## What is expected
With both ends included, repeat exactly the lines of the entries below from the one containing "本列島をおいていることからも明らかなように、有事の" down to the one containing "ター団の団長だろうか。", and no others.
——————————
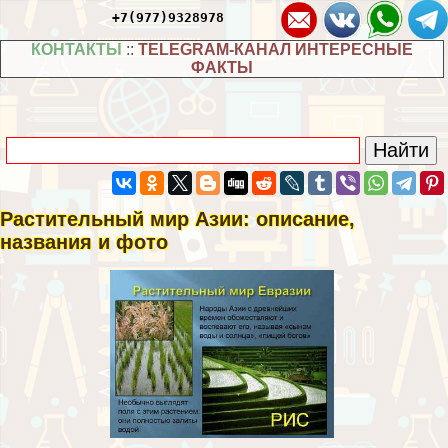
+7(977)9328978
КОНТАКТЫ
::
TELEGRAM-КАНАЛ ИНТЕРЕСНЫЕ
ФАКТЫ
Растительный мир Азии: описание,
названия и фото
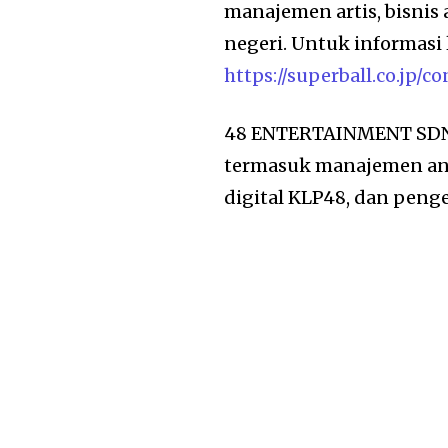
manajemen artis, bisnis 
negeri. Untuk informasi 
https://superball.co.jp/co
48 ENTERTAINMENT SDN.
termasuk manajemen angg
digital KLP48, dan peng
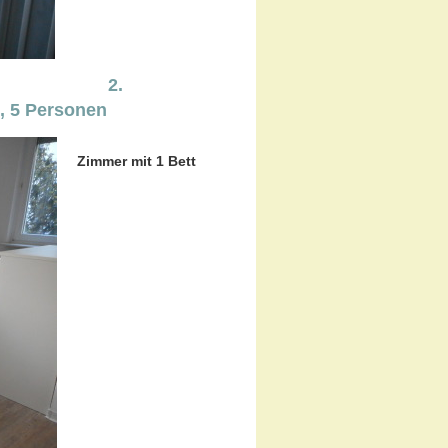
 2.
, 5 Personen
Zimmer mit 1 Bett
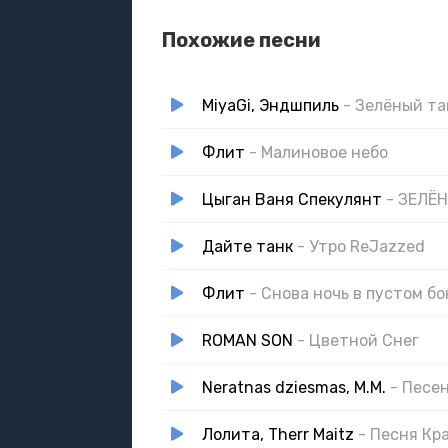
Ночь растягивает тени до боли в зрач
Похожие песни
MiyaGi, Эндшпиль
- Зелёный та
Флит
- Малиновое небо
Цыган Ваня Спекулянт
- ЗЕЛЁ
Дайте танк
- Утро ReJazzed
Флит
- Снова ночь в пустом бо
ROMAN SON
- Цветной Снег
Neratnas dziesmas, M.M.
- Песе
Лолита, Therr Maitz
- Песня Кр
——————————
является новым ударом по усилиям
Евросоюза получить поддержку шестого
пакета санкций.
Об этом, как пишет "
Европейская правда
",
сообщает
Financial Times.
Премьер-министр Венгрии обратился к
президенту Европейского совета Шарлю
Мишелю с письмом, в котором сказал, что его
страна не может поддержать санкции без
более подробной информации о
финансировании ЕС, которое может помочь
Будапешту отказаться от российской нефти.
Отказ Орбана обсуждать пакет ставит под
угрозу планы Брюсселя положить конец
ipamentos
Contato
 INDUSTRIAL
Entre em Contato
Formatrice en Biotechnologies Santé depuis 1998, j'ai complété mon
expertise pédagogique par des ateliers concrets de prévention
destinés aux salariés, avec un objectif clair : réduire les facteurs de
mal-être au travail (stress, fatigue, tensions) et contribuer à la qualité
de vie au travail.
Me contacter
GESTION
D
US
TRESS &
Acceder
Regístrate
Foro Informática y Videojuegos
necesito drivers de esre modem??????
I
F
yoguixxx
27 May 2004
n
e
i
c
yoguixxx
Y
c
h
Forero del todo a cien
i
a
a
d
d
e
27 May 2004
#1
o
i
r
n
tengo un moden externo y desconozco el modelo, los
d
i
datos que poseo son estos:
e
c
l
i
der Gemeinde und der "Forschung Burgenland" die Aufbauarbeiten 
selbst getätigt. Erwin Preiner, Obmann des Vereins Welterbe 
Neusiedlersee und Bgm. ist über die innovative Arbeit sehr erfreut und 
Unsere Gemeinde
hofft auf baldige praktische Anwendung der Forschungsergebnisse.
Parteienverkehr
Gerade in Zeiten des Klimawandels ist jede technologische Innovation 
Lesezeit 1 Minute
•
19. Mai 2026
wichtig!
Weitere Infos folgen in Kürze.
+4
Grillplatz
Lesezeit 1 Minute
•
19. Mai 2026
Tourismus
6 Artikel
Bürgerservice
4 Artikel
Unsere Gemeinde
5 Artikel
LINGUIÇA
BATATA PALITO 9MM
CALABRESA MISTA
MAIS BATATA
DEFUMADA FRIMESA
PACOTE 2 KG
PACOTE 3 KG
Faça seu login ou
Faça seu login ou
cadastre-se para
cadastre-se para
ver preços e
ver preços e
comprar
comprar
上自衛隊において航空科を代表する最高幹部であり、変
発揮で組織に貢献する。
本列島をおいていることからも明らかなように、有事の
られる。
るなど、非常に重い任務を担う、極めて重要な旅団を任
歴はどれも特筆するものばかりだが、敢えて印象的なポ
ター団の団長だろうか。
——————————
## Expected answer
本列島をおいていることからも明らかなように、有事の
られる。
るなど、非常に重い任務を担う、極めて重要な旅団を任
歴はどれも特筆するものばかりだが、敢えて印象的なポ
ター団の団長だろうか。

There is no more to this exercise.